Mais que savons-nous de la place de l’Algérie dans les migrations internationales sur la base de ces trois principes ?

 

  1. Quelques données brèves dans les migrations internationales

Au niveau mondial, les services des Nations Unies estiment qu’il y a 243 millions de migrants dont 177m femmes, soit 48,2%  (UNDESA, 2015). La plupart des migrants sont pour des raisons économiques. Qu’en est-il pour l’Algérie ?

 

  1. Les étrangers en Algérie.

Deux sources

-          UNDESA : 270 000  - soit 0,67  de la population algérienne  (2013)

Sexe : 45% de femmes migrantes – stable depuis 1990.

68% sont de refugiés

-          MTESS/MAECI : 77 000 migrants économiques, soit 0,75% des actifs (2014)

Sexe : données non diffusées (rapport DZA, 2015)

 

  1. Algériens à l’étranger

Trois sources

-          MAECI : 2,1 millions algériens inscriptions consulaires (2013)

Non diffusé

-          UNDESA/WB MATRIX: 1,4 millions (2000) ; 1,8 millions  en  2013  dans 83 pays

Progression du taux de féminisation : 37%  (1960)  à  49% (2000)

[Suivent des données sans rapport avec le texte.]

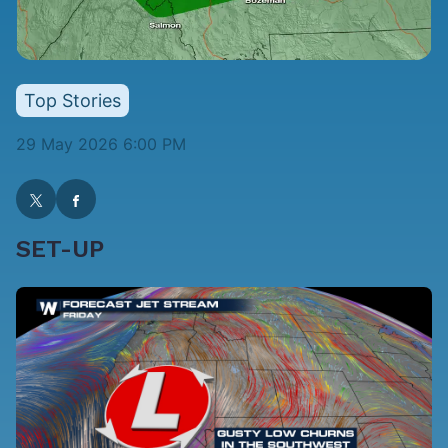
Top Stories
29 May 2026 6:00 PM
SET-UP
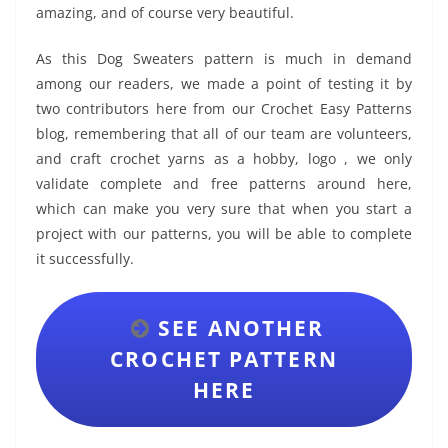
amazing, and of course very beautiful.
As this Dog Sweaters pattern is much in demand
among our readers, we made a point of testing it by
two contributors here from our Crochet Easy Patterns
blog, remembering that all of our team are volunteers,
and craft crochet yarns as a hobby, logo , we only
validate complete and free patterns around here,
which can make you very sure that when you start a
project with our patterns, you will be able to complete
it successfully.
SEE ANOTHER
CROCHET PATTERN
HERE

-          OCDE (2012): un million migrants d’Algérie dans les pays de l’OCDE

Féminisation de la migration dans les pays de l’OCDE : 49%

Indice de parité selon le niveau d’instruction : 0,9%

Indice Genre : 1,2 niveau primaire ; 0,47 niveau PHD

  1. Pistes de recherche

Plusieurs pistes de recherche peuvent être engagées déjà sur la base des données existantes ou récoltées déjà. La nature de ce projet invite à une comparaison entre l’accès des nationaux et migrants aux différents domaines, avec une équipe pluridisciplinaire et mixte souhaitable.

 

Approches

Limite de nos enquêtes pour l’établissement de la comparaison : nous menons des enquêtes orientées, parfois unisexes et généralement ciblant les migrants exclusivement ou encore les femmes uniquement.

 

Axes

Les axes peuvent être multiples en fonction des domaines: juridique, économique, social  (emploi, éducation, santé…), culturel et cultuel et en ciblant des segments de migrants.